- Task prompt -
Write out every line from the listing below where the string "łazienki" is found.

- Given records -
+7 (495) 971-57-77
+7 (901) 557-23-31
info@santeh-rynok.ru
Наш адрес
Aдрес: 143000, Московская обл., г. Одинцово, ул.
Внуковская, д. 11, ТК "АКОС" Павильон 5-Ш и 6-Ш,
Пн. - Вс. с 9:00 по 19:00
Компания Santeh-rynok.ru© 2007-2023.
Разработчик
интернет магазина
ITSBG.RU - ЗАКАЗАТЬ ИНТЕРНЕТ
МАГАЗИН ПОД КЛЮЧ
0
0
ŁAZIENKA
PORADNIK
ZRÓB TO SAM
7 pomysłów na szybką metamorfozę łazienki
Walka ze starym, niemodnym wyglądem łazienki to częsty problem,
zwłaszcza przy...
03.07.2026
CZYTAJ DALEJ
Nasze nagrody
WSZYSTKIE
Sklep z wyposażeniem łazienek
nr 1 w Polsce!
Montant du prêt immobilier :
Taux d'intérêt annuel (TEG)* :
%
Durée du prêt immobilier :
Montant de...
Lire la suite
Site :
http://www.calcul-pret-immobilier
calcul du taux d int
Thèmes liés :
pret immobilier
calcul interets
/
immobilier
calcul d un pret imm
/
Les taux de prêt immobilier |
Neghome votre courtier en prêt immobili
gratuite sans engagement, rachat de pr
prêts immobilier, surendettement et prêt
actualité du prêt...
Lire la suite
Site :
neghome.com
---
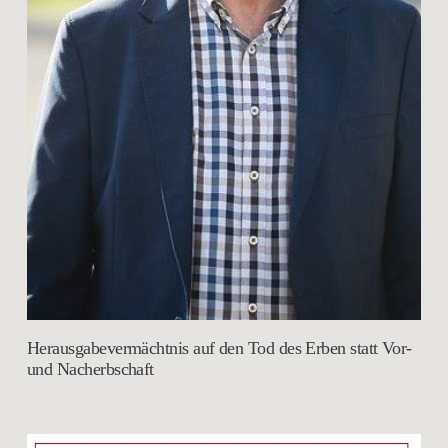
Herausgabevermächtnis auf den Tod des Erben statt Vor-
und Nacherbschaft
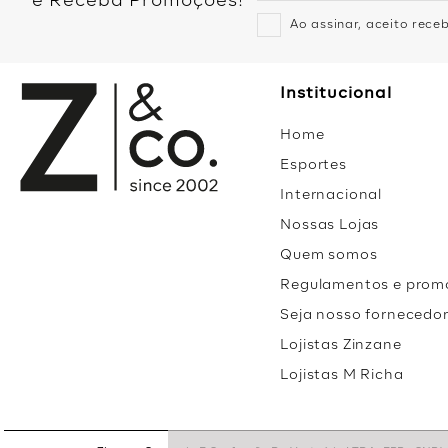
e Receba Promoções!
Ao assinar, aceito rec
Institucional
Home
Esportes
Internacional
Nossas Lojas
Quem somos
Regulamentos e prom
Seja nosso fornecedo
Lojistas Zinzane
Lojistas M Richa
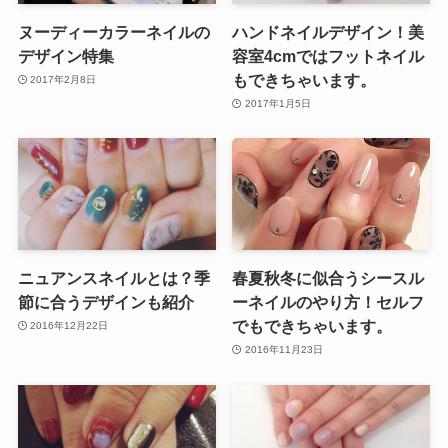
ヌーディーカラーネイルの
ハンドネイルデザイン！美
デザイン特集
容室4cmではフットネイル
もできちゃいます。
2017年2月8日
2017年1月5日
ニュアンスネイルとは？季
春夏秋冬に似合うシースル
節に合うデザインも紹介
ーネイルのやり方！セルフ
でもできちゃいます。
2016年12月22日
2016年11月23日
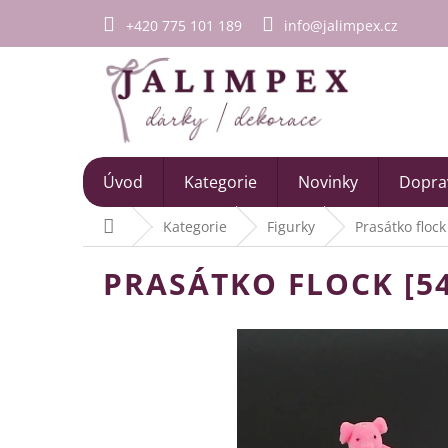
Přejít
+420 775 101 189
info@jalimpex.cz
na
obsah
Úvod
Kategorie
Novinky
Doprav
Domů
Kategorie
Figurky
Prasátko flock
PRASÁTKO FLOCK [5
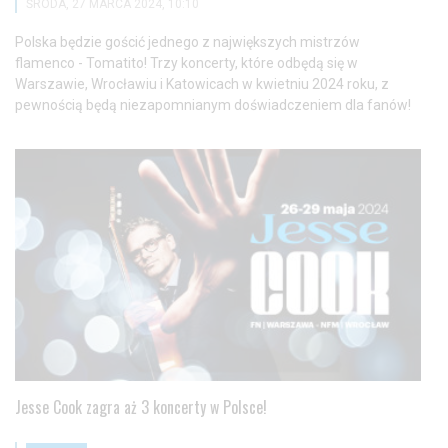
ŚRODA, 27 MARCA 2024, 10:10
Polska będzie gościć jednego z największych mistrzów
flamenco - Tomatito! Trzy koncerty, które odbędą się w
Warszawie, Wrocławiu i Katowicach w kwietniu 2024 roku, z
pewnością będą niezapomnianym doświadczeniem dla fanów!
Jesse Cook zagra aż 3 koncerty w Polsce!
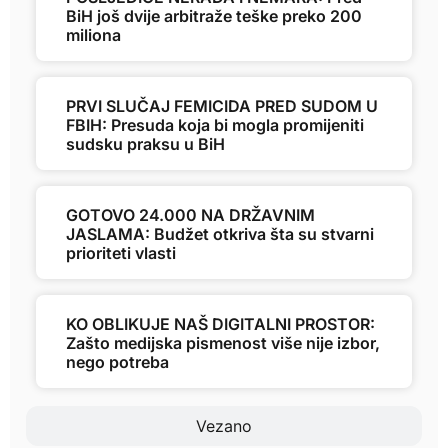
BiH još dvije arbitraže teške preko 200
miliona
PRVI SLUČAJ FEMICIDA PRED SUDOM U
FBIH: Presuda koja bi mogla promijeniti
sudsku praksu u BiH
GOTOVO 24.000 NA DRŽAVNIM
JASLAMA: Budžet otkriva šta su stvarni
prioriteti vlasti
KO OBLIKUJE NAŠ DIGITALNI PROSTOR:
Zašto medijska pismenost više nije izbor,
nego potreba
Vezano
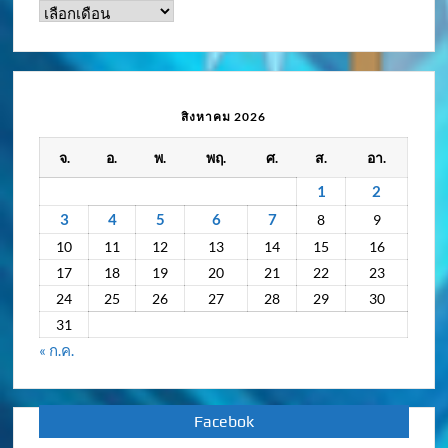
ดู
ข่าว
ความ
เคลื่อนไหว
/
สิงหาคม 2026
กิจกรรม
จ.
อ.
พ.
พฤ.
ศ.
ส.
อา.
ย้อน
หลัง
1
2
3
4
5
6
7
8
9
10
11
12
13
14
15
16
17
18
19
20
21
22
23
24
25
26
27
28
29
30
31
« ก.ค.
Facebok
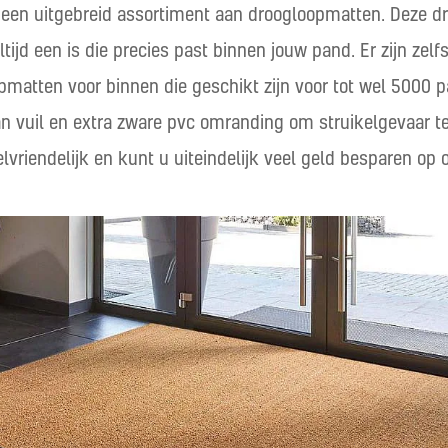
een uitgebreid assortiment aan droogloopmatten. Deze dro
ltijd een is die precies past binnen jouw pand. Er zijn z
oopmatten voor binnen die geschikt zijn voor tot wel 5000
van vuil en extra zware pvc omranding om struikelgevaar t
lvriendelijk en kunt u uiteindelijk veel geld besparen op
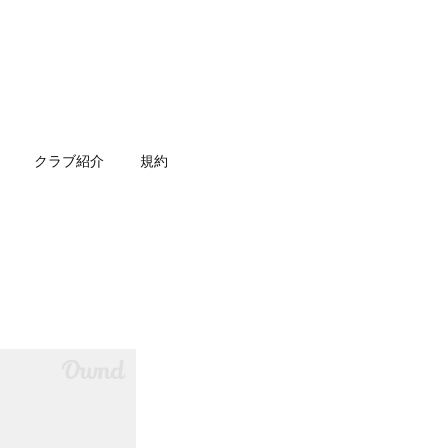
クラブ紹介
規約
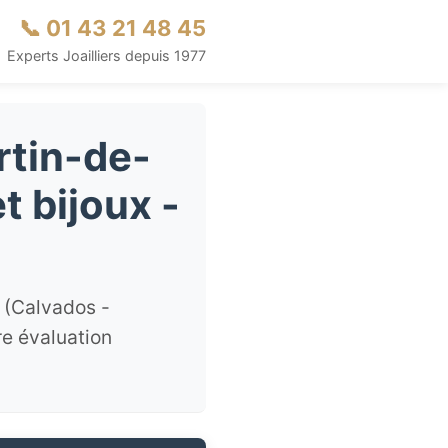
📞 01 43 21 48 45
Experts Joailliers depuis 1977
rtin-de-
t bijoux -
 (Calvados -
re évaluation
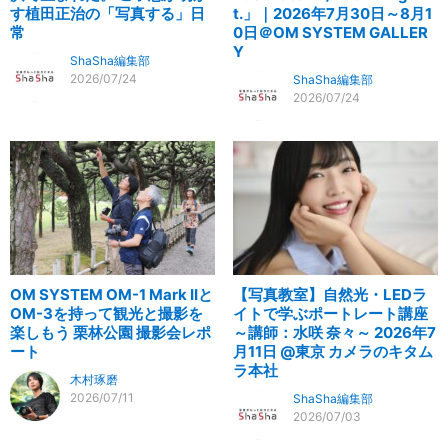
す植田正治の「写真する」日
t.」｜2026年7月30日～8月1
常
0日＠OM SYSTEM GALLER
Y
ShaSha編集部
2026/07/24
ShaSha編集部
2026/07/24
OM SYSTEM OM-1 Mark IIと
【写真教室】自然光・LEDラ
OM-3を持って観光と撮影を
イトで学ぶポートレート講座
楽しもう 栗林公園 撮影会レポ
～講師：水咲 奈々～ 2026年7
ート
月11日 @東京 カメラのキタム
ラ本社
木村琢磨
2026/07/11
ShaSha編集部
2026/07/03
--
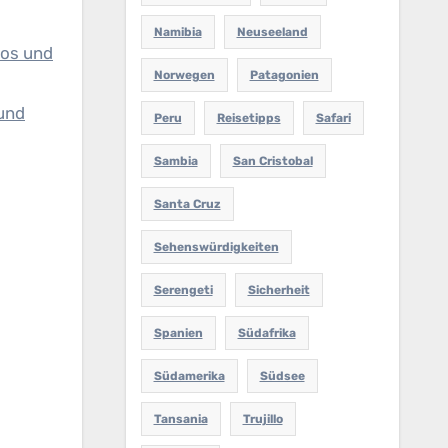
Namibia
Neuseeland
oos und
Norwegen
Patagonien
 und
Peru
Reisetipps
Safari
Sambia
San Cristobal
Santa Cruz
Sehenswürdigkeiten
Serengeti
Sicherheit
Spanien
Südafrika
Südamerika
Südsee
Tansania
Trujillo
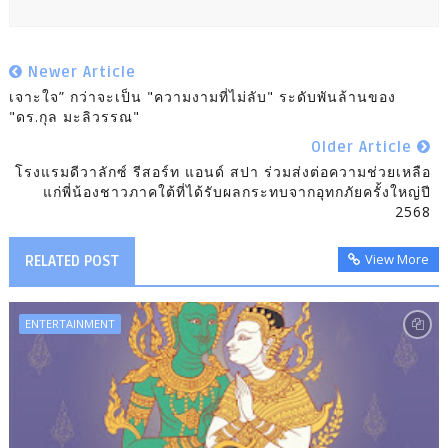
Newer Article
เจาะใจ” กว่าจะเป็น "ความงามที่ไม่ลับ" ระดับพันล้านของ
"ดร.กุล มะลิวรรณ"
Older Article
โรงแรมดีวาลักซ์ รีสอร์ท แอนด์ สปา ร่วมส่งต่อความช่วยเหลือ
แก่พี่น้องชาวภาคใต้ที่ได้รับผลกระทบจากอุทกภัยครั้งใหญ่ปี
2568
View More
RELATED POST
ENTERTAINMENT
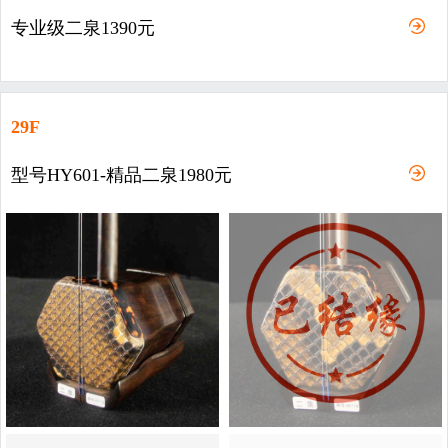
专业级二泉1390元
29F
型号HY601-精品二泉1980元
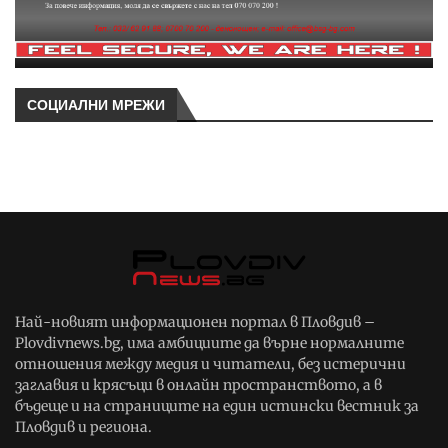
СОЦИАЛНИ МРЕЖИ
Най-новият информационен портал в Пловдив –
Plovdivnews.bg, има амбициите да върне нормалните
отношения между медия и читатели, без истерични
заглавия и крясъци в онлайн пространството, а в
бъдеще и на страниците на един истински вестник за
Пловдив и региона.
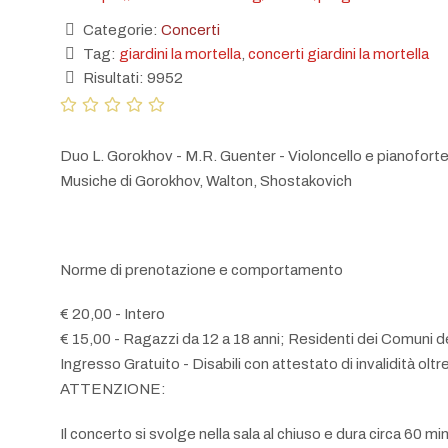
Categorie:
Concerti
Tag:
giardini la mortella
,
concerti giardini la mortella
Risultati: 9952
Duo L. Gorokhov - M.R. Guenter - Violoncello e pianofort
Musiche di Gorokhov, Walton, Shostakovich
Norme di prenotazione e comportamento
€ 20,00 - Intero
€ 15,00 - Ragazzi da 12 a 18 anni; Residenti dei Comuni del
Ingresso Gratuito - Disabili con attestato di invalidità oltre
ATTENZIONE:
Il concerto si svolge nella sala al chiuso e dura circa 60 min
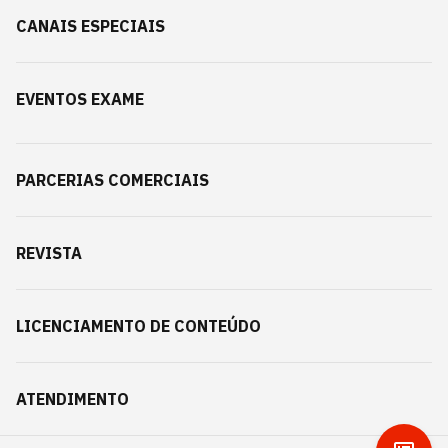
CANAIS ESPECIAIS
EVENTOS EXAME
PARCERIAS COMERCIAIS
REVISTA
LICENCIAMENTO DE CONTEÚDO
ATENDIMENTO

- Response to this exercise -
7 pomysłów na szybką metamorfozę łazienki
Walka ze starym, niemodnym wyglądem łazienki to częsty problem,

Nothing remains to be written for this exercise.